In a Miami media session that took on an unusually managerial tone, the Mercedes team principal repeatedly steered the conversation toward patience and pointed to Antonelli's father as the figure who keeps the 19-year-old grounded. Paddock journalists at the session reported that Wolff named the Italian press as the constituency he was most concerned about.
"Toto Wolff said it was very important to keep calm now," reported F1 paddock journalist Adam Cooper after the briefing. "He focused on his father, that he's very good at keeping Kimi with both feet on the ground. From that we can assess that the big thing for Toto Wolff is he wants to keep Kimi nice and calm and to keep the press moments from the Italians at a minimum, because there's a lot of hype about Kimi at the moment."
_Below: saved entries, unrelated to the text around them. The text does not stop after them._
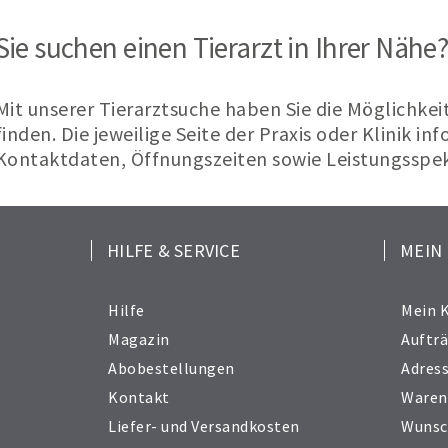
Sie suchen einen Tierarzt in Ihrer Nähe
Mit unserer Tierarztsuche haben Sie die Möglichkei
finden. Die jeweilige Seite der Praxis oder Klinik in
Kontaktdaten, Öffnungszeiten sowie Leistungsspe
HILFE & SERVICE
MEIN
Hilfe
Mein 
Magazin
Auftr
Abobestellungen
Adres
Kontakt
Waren
Liefer- und Versandkosten
Wunsc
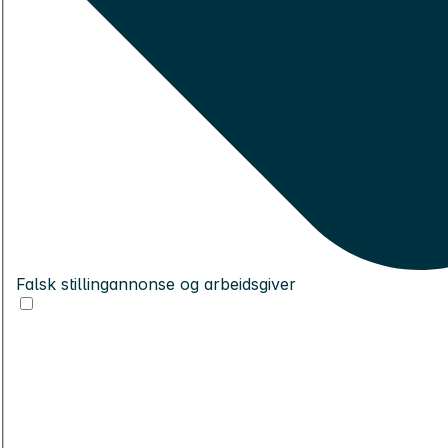
Falsk stillingannonse og arbeidsgiver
The irony has not been lost on the broadcast booth: the hype, in some ways, is Mercedes' own creation. Wolff promoted Antonelli straight from F2 to a Hamilton-replacement seat, skipped a customary loan-year placement at a smaller team — the route Russell took at Williams — and assigned race engineer Peter "Bono" Bonnington, the man who helped guide Hamilton through six of his seven world titles, to the rookie's side of the garage.
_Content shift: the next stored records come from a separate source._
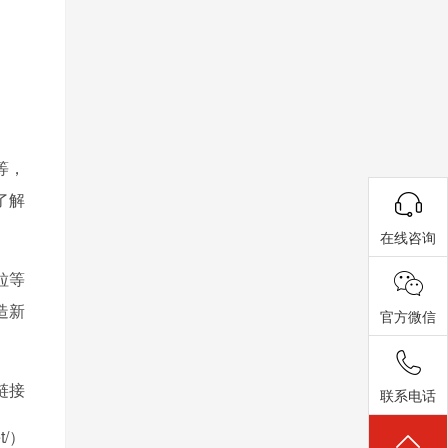
等，
了解
在线咨询
粒等
造新
官方微信
链接
联系电话
et/）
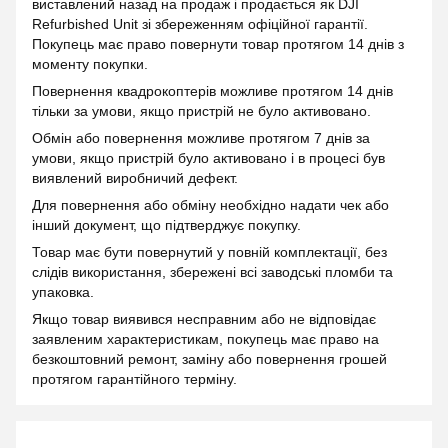
виставлений назад на продаж і продається як DJI
Refurbished Unit зі збереженням офіційної гарантії.
Покупець має право повернути товар протягом 14 днів з
моменту покупки.
Повернення квадрокоптерів можливе протягом 14 днів
тільки за умови, якщо пристрій не було активовано.
Обмін або повернення можливе протягом 7 днів за
умови, якщо пристрій було активовано і в процесі був
виявлений виробничий дефект.
Для повернення або обміну необхідно надати чек або
інший документ, що підтверджує покупку.
Товар має бути повернутий у повній комплектації, без
слідів використання, збережені всі заводські пломби та
упаковка.
Якщо товар виявився несправним або не відповідає
заявленим характеристикам, покупець має право на
безкоштовний ремонт, заміну або повернення грошей
протягом гарантійного терміну.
Vindication on track has now produced a containment problem off it.
"Toto, it's not disingenuous, but it's a funny old situation he's found himself in because this is a product of his own making," the F1 Paddock Update panel observed. "He created the hype in the first place. Let's skip this kid out of F3, let's get him up into Formula 1, let's get him to a big team, let's not put him in a Williams like we did with George. And then he's like, 'Oh, no, no, we need to keep the lid on Kimi a little bit.'"
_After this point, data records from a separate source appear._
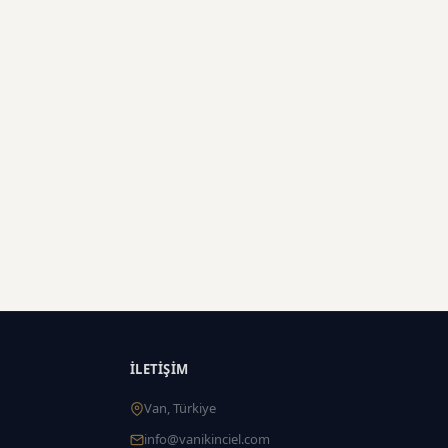
İLETIŞIM
Van, Türkiye
info@vanikinciel.com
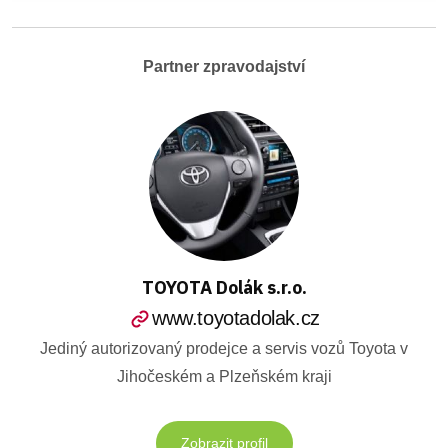
Partner zpravodajství
TOYOTA Dolák s.r.o.
www.toyotadolak.cz
Jediný autorizovaný prodejce a servis vozů Toyota v
Jihočeském a Plzeňském kraji
Zobrazit profil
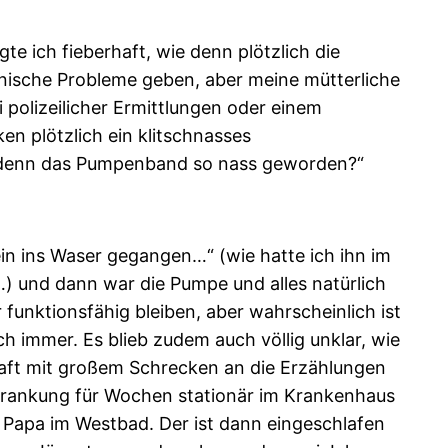
e ich fieberhaft, wie denn plötzlich die
hnische Probleme geben, aber meine mütterliche
 polizeilicher Ermittlungen oder einem
n plötzlich ein klitschnasses
t denn das Pumpenband so nass geworden?“
in ins Waser gegangen…“ (wie hatte ich ihn im
…) und dann war die Pumpe und alles natürlich
nktionsfähig bleiben, aber wahrscheinlich ist
 immer. Es blieb zudem auch völlig unklar, wie
haft mit großem Schrecken an die Erzählungen
Erkrankung für Wochen stationär im Krankenhaus
 Papa im Westbad. Der ist dann eingeschlafen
The protective approach is consistent with how Mercedes handled Antonelli pre-debut. He was largely off-limits to the media, with only a handful of selective interviews granted before he stepped into the car. The Australian Grand Prix opener last year — where Antonelli was put in front of school friends and family on the grid in an emotionally charged setting — is widely seen internally as a misstep that the team is now actively trying not to repeat.
"He kind of buckled under that pressure a little bit, which was a shame," the panel reflected. "And totally understandable, and good that Mercedes were aware of that. They're obviously now taking steps to try and protect him again, now he's leading the championship and everyone's talking about him winning the title."
The closest historical comparison Mercedes are drawing on, internally, is Hamilton's 2013 arrival from McLaren, when Wolff publicly committed to giving the British driver more breathing room outside sponsor commitments than he had been given at Woking.
"That's part of Toto's strength," the panel said. "A very good man-manager is able to spot these pinch points and get the best out the drivers. The philosophy was to give Hamilton as much room as he wanted in his private life and not to force him to do all the sponsor commitments that he may have had to have done at McLaren. And you ended up with a happy Hamilton, which kind of got the best out of Hamilton. He's obviously allowing Antonelli to have a similar approach."
Three Grand Prix wins in a row — China, Japan and Miami — puts Antonelli on the kind of streak that, historically, only world champions in waiting have managed at this stage. Wolff's appeal for restraint reads less like a denial of a title campaign than an attempt to control its volume in a year where Mercedes were not expecting to be the team to beat.
The next test of the hype-management strategy is Montreal in two weeks, where Mercedes have a major floor revision lined up and the Italian press will travel in numbers.